Dwight Heath, PhD
Dr. Heath is a noted anthropologist with a broad experience and knowledge related to the social aspects of alcohol consumption. He is in the Department of Anthropology at Brown University, Providence, RI, USA.
Dwight Heath has specialized in studying alcohol consumption, patterns and problems across different cultures, but particularly in Latin America and amongst North American Indians. He was consultant to the World Health Organization in the 1970’s for Chile, Guatemala, Salvador, Honduras, Mexico and Yugoslavia, and studied the feasibility of training primary health-care workers to recognize and deal with alcohol-related problems and to look at community responses to such problems in these countries.

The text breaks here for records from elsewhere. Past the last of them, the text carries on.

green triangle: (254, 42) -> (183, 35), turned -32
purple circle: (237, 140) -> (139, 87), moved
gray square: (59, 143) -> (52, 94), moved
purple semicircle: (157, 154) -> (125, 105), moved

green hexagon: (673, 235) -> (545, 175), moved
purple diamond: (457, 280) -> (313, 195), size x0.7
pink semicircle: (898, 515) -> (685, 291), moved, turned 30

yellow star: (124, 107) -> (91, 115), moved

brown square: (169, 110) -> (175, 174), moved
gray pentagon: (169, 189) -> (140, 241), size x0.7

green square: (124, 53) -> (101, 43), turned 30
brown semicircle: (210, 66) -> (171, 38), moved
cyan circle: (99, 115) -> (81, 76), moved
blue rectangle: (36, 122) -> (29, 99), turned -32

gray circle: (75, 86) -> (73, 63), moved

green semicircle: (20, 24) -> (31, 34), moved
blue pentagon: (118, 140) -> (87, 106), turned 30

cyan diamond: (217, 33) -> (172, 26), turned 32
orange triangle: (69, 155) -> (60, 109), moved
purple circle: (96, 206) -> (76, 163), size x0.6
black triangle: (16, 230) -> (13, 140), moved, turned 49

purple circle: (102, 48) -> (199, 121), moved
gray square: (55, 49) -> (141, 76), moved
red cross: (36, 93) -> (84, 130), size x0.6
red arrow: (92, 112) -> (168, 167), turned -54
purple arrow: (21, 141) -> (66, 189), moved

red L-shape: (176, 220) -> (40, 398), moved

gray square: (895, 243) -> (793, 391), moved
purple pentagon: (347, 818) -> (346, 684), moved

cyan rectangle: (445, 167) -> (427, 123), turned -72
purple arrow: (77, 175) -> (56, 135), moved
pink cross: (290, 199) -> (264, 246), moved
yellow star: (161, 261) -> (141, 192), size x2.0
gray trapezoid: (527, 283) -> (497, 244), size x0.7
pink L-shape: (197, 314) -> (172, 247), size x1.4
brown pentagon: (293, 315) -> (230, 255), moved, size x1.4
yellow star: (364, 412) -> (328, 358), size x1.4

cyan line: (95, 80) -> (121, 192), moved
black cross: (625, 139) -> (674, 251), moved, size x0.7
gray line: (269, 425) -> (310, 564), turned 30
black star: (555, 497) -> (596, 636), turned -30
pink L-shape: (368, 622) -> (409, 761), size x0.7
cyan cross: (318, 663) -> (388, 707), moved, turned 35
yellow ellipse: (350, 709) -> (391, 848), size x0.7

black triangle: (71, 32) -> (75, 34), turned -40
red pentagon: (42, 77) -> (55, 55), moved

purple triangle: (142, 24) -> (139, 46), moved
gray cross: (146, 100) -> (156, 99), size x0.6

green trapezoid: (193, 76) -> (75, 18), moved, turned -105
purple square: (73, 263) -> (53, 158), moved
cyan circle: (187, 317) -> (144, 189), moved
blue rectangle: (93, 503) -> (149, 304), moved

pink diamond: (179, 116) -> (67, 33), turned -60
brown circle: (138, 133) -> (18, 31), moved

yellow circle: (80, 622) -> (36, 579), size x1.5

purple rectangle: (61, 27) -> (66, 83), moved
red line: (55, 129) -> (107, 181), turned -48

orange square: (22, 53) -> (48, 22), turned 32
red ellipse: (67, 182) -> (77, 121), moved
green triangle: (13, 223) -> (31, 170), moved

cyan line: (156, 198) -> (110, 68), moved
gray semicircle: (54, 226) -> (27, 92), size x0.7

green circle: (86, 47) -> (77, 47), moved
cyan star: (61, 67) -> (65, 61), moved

Dr. Heath has a particular interest relating to alcohol, culture and history. In 1995 he published an ‘International Handbook on Alcohol and Culture,’ which has been translated into many languages. Other publications include: ‘Alcohol and World Cultures’ and ‘Cross-Cultural Approaches to the Study of Alcohol: an Interdisciplinary Perspective.’ Dr. Heath has also tackled the politically sensitive areas of control policies and the balance of politics versus science. His most recent book is ‘Drinking Occasions: Comparative Perspectives on Alcohol and Culture,’ in which he has striven to describe who drinks, what, where, when, how, and why — as well as what they and other people feel about it — around the world and throughout history.